[Arrays] Check If N and Its Double Exist
Categories: Arrays
Tags: Check
📋 This is my note-taking from what I learned in LeetCode!
Problem
Given an array arr of integers, check if there exist two indices i and j such that :
- i != j
- 0 <= i, j < arr.length
- arr[i] == 2 * arr[j]
Example 1:
- Input: arr = [10,2,5,3]
- Output: true
- Explanation: For i = 0 and j = 2, arr[i] == 10 == 2 * 5 == 2 _ arr[j]
Example 2:
- Input: arr = [3,1,7,11]
- Output: false
- Explanation: There is no i and j that satisfy the conditions.
Constraints:
- 2 <= arr.length <= 500
- -10^3 <= arr[i] <= 10^3
Hint #1:
Loop from i = 0 to arr.length, maintaining in a hashTable the array elements from [0, i - 1].
Hint #2:
On each step of the loop check if we have seen the element 2 * arr[i] so far or arr[i] / 2 was seen if arr[i] % 2 == 0.
Solution
Approach 1: Keeping track of elements seen so far
Iterating through the input array → Keeping track of elements seen so far in a hash table
For each element arr[i] in the array, we check if its double (2 * arr[i]) or half (arr[i] / 2) has been seen before.
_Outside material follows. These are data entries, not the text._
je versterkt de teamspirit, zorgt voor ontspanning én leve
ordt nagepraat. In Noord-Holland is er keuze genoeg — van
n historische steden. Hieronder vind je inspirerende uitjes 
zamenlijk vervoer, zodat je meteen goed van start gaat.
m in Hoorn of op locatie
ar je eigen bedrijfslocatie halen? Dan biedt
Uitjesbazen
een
If 2 * arr[i] or arr[i] / 2 is found in the hash table, we have found two indices i and j such that i != j, 0 <= i, j < arr.length, and arr[i] == 2 * arr[j] or arr[i] == arr[j] / 2. In this case, we return True.
If we have iterated through the entire array and have not found a matching pair of indices, we return False.
Algorithm:
- Initialize an empty hash table “seen”.
- Iterate through the input array arr, with index i from 0 to n-1, where n is the length of arr.
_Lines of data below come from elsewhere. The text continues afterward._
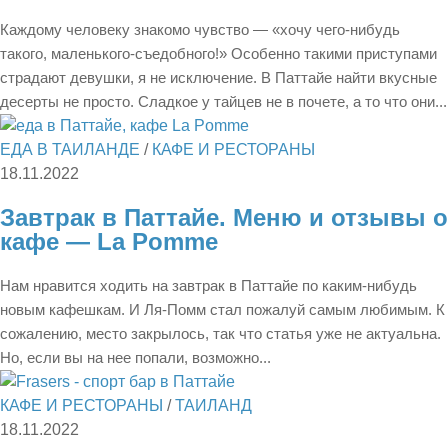
Каждому человеку знакомо чувство — «хочу чего-нибудь
такого, маленького-съедобного!» Особенно такими приступами
страдают девушки, я не исключение. В Паттайе найти вкусные
десерты не просто. Сладкое у тайцев не в почете, а то что они...
ЕДА В ТАИЛАНДЕ
/
КАФЕ И РЕСТОРАНЫ
18.11.2022
Завтрак в Паттайе. Меню и отзывы о
кафе — La Pomme
Нам нравится ходить на завтрак в Паттайе по каким-нибудь
новым кафешкам. И Ля-Помм стал пожалуй самым любимым. К
сожалению, место закрылось, так что статья уже не актуальна.
Но, если вы на нее попали, возможно...
КАФЕ И РЕСТОРАНЫ
/
ТАИЛАНД
18.11.2022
- For each arr[i], check if 2 * arr[i] or arr[i] / 2 is in the seen hash table. If it is, return True.
- Otherwise, add arr[i] to the seen hash table.
- If we have iterated through the entire array and not found a match, return False.
def checkIfExist(arr: list[int]) -> bool:
seen = {}
for i in range(len(arr)):
if (arr[i] * 2 in seen) or (arr[i] % 2 == 0 and arr[i] // 2 in seen):
return True
seen[arr[i]] = i
return False
arr = [10, 2, 5, 3]
result = checkIfExist(arr)
print(result)
Complexity Analysis
- Time Complexity: O(n), where n is the length of the input array, since it involves iterating over the entire array once.
- Space Complexity: O(n), since the size of the dictionary (seen) used to store the elements seen so far in the array can grow up to the size of the input array.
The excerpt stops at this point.